Ben oui, c’est bien le but du test: discuter avec les élèves, vérifier s’ils ont bien tout compris, et ensuite poser des questions sur le texte.
C’est pas vraiment comme cela que je conàois une évaluation, mais je ne suis pas un "pédagogue faisant partie d’une commission payée par Marie mais pas contrôlée par elle
Xavier
Bon, pourquoi faire des tests alors si l’on connaît les capacités de nos jeunes?
"Ce serait absurde, et méconnaître la capacité de discernement des jeunes "
On aurait économisé une somme importante, on aurait économisé du temps.
Et pourtant, je reste partisan d’évaluations externes, mais que diable, respectons les ensignants en établissant des évaluations de qualité.

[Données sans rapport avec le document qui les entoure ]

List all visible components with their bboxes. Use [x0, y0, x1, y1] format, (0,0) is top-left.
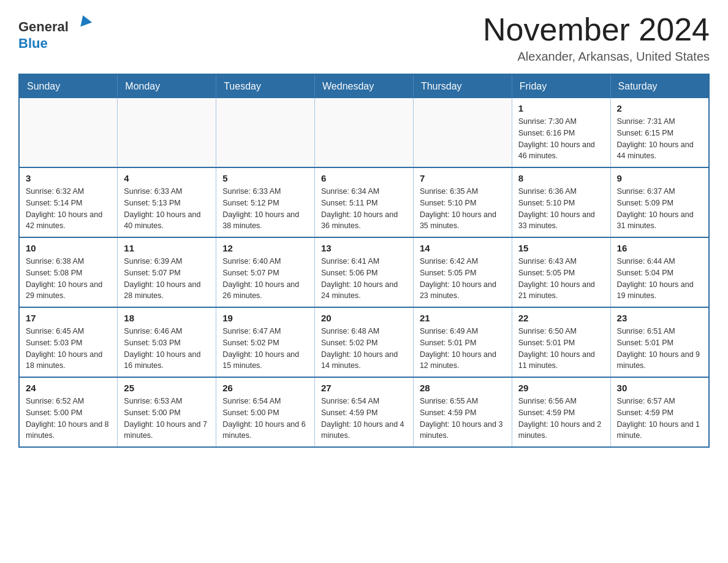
day-info: Sunrise: 6:48 AMSunset: 5:02 PMDaylight:… — [321, 326, 407, 372]
day-number: 12 — [222, 243, 308, 253]
day-info: Sunrise: 6:56 AMSunset: 4:59 PMDaylight:… — [518, 396, 604, 442]
day-info: Sunrise: 6:49 AMSunset: 5:01 PMDaylight:… — [420, 326, 506, 372]
day-info: Sunrise: 6:33 AMSunset: 5:12 PMDaylight:… — [222, 186, 308, 232]
svg-marker-1 — [77, 13, 92, 27]
table-row: 29Sunrise: 6:56 AMSunset: 4:59 PMDayligh… — [512, 377, 610, 447]
day-number: 21 — [420, 313, 506, 323]
header-wednesday: Wednesday — [315, 74, 414, 98]
day-number: 6 — [321, 173, 407, 183]
day-info: Sunrise: 6:46 AMSunset: 5:03 PMDaylight:… — [124, 326, 210, 372]
day-number: 25 — [124, 383, 210, 393]
table-row: 21Sunrise: 6:49 AMSunset: 5:01 PMDayligh… — [413, 307, 512, 377]
calendar-header-row: Sunday Monday Tuesday Wednesday Thursday… — [19, 74, 709, 98]
table-row: 11Sunrise: 6:39 AMSunset: 5:07 PMDayligh… — [118, 237, 216, 307]
table-row: 17Sunrise: 6:45 AMSunset: 5:03 PMDayligh… — [19, 307, 118, 377]
day-number: 18 — [124, 313, 210, 323]
table-row: 4Sunrise: 6:33 AMSunset: 5:13 PMDaylight… — [118, 167, 216, 237]
table-row: 14Sunrise: 6:42 AMSunset: 5:05 PMDayligh… — [413, 237, 512, 307]
day-info: Sunrise: 6:54 AMSunset: 5:00 PMDaylight:… — [222, 396, 308, 442]
svg-text:General: General — [18, 19, 69, 34]
day-number: 27 — [321, 383, 407, 393]
day-info: Sunrise: 6:39 AMSunset: 5:07 PMDaylight:… — [124, 256, 210, 302]
table-row: 13Sunrise: 6:41 AMSunset: 5:06 PMDayligh… — [315, 237, 414, 307]
day-info: Sunrise: 6:51 AMSunset: 5:01 PMDaylight:… — [617, 326, 702, 372]
table-row: 16Sunrise: 6:44 AMSunset: 5:04 PMDayligh… — [610, 237, 709, 307]
day-number: 22 — [518, 313, 604, 323]
day-info: Sunrise: 6:45 AMSunset: 5:03 PMDaylight:… — [26, 326, 111, 372]
day-info: Sunrise: 6:34 AMSunset: 5:11 PMDaylight:… — [321, 186, 407, 232]
table-row: 27Sunrise: 6:54 AMSunset: 4:59 PMDayligh… — [315, 377, 414, 447]
table-row — [216, 98, 315, 167]
header-monday: Monday — [118, 74, 216, 98]
table-row: 7Sunrise: 6:35 AMSunset: 5:10 PMDaylight… — [413, 167, 512, 237]
location-subtitle: Alexander, Arkansas, United States — [483, 50, 710, 64]
day-number: 23 — [617, 313, 702, 323]
day-info: Sunrise: 6:41 AMSunset: 5:06 PMDaylight:… — [321, 256, 407, 302]
day-number: 10 — [26, 243, 111, 253]
day-number: 1 — [518, 103, 604, 113]
day-info: Sunrise: 6:33 AMSunset: 5:13 PMDaylight:… — [124, 186, 210, 232]
day-info: Sunrise: 7:31 AMSunset: 6:15 PMDaylight:… — [617, 116, 702, 162]
day-number: 20 — [321, 313, 407, 323]
header-tuesday: Tuesday — [216, 74, 315, 98]
day-number: 16 — [617, 243, 702, 253]
title-area: November 2024 Alexander, Arkansas, Unite… — [483, 12, 710, 64]
day-number: 2 — [617, 103, 702, 113]
table-row: 5Sunrise: 6:33 AMSunset: 5:12 PMDaylight… — [216, 167, 315, 237]
day-number: 5 — [222, 173, 308, 183]
table-row — [413, 98, 512, 167]
day-number: 14 — [420, 243, 506, 253]
svg-text:Blue: Blue — [18, 36, 48, 51]
day-info: Sunrise: 6:35 AMSunset: 5:10 PMDaylight:… — [420, 186, 506, 232]
day-info: Sunrise: 6:32 AMSunset: 5:14 PMDaylight:… — [26, 186, 111, 232]
day-info: Sunrise: 6:52 AMSunset: 5:00 PMDaylight:… — [26, 396, 111, 442]
header-sunday: Sunday — [19, 74, 118, 98]
day-number: 30 — [617, 383, 702, 393]
logo: General Blue — [18, 12, 98, 55]
table-row — [118, 98, 216, 167]
day-info: Sunrise: 6:50 AMSunset: 5:01 PMDaylight:… — [518, 326, 604, 372]
day-number: 9 — [617, 173, 702, 183]
calendar-week-row: 24Sunrise: 6:52 AMSunset: 5:00 PMDayligh… — [19, 377, 709, 447]
day-info: Sunrise: 6:43 AMSunset: 5:05 PMDaylight:… — [518, 256, 604, 302]
table-row: 19Sunrise: 6:47 AMSunset: 5:02 PMDayligh… — [216, 307, 315, 377]
day-number: 19 — [222, 313, 308, 323]
table-row — [19, 98, 118, 167]
day-info: Sunrise: 6:44 AMSunset: 5:04 PMDaylight:… — [617, 256, 702, 302]
calendar-week-row: 10Sunrise: 6:38 AMSunset: 5:08 PMDayligh… — [19, 237, 709, 307]
day-number: 3 — [26, 173, 111, 183]
table-row: 22Sunrise: 6:50 AMSunset: 5:01 PMDayligh… — [512, 307, 610, 377]
table-row: 9Sunrise: 6:37 AMSunset: 5:09 PMDaylight… — [610, 167, 709, 237]
day-info: Sunrise: 6:54 AMSunset: 4:59 PMDaylight:… — [321, 396, 407, 442]
table-row: 6Sunrise: 6:34 AMSunset: 5:11 PMDaylight… — [315, 167, 414, 237]
table-row: 28Sunrise: 6:55 AMSunset: 4:59 PMDayligh… — [413, 377, 512, 447]
day-info: Sunrise: 6:55 AMSunset: 4:59 PMDaylight:… — [420, 396, 506, 442]
day-number: 28 — [420, 383, 506, 393]
day-number: 13 — [321, 243, 407, 253]
day-number: 11 — [124, 243, 210, 253]
day-info: Sunrise: 6:53 AMSunset: 5:00 PMDaylight:… — [124, 396, 210, 442]
table-row: 1Sunrise: 7:30 AMSunset: 6:16 PMDaylight… — [512, 98, 610, 167]
table-row — [315, 98, 414, 167]
table-row: 15Sunrise: 6:43 AMSunset: 5:05 PMDayligh… — [512, 237, 610, 307]
header-thursday: Thursday — [413, 74, 512, 98]
table-row: 12Sunrise: 6:40 AMSunset: 5:07 PMDayligh… — [216, 237, 315, 307]
table-row: 25Sunrise: 6:53 AMSunset: 5:00 PMDayligh… — [118, 377, 216, 447]
day-number: 24 — [26, 383, 111, 393]
day-number: 26 — [222, 383, 308, 393]
header-friday: Friday — [512, 74, 610, 98]
calendar-week-row: 1Sunrise: 7:30 AMSunset: 6:16 PMDaylight… — [19, 98, 709, 167]
logo-svg: General Blue — [18, 12, 98, 55]
day-info: Sunrise: 6:57 AMSunset: 4:59 PMDaylight:… — [617, 396, 702, 442]
day-number: 4 — [124, 173, 210, 183]
table-row: 18Sunrise: 6:46 AMSunset: 5:03 PMDayligh… — [118, 307, 216, 377]
table-row: 24Sunrise: 6:52 AMSunset: 5:00 PMDayligh… — [19, 377, 118, 447]
table-row: 2Sunrise: 7:31 AMSunset: 6:15 PMDaylight… — [610, 98, 709, 167]
table-row: 10Sunrise: 6:38 AMSunset: 5:08 PMDayligh… — [19, 237, 118, 307]
day-info: Sunrise: 6:37 AMSunset: 5:09 PMDaylight:… — [617, 186, 702, 232]
month-title: November 2024 — [483, 12, 710, 47]
header-saturday: Saturday — [610, 74, 709, 98]
day-info: Sunrise: 6:36 AMSunset: 5:10 PMDaylight:… — [518, 186, 604, 232]
day-info: Sunrise: 6:38 AMSunset: 5:08 PMDaylight:… — [26, 256, 111, 302]
day-info: Sunrise: 7:30 AMSunset: 6:16 PMDaylight:… — [518, 116, 604, 162]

Dans La Libre, un lecteur disait à quel point il était sidéré par l’incompétence pédagogique de l’équipe qui a créé ces test et l’incompétence politique de Madame Arena.
C’est peu dire
Xavier
Mesdames, Messieurs,
Un enseignant, qui ne s’est pas autrement identifié, a posté sur le site de la FAPEO la simple question "Qu’en pensez-vous?" en joignant un extrait du texte controversé. Je vous fais grâce de ma réponse complète mais ne résiste pas à la tentation de vous dire, comme à lui, que ce n’est pas tous les jours qu’un enseignant demande leur avis aux parents sur le choix d’un texte scolaire. Heureusement, ils ne le font pas tous les jours mais je serais quand même curieux de savoir ce que certains choisissent comme textes au nom de leur liberté pédagogique.
Bien à vous,
Philippe Schwarzenberger
Président de la FAPEO
Juste à titre informatif, je me pose deux questions :
Les présidents des Associations de Parents FAPEO, UFAPEC… sont-ils élus ou volontaires ?
Les actuels présidents sont-ils enseignants ?
Merci de me répondre.
J’ai apprécié l’humour de cet auteur…
Avec les élèves de 5ème et 6ème , j’ai organisé un débat suite à la polémique….Pour ou contre ce texte dans une épreuve externe ?
Ils ont jugé à 45% que ce genre d’écrit n’avait pas sa place dans une évaluation "sérieuse"…
car l’humour distrait , car certains pourraient s’inspirer , car on ne s’amuse pas du malheur des autres, car ce n’est pas très moral d’empoisonner son père….
Les POUR :nous sommes suffisamment grands pour faire la différence entre réalité et humour, nous aimons lire des textes humoristiques… (surtout ceux qui n’aiment pas lire!)
Bref , les avis furent partagés et l’échange très riche!
Le travail s’est achevé par une rédaction dont voici le sujet: " Es-tu pour ou contre les rédactions du genre "Raconte tes vacances" "T’est-il aussi déjà arrivé de n’avoir rien à dire ou de ne pas avoir envie de raconter?…"
Les avis sont très diversifiés et je me suis bien amusée à les lire!
Réponse à "papa curieux":
Je suis président élu à la FAPEO. Je ne suis pas enseignant.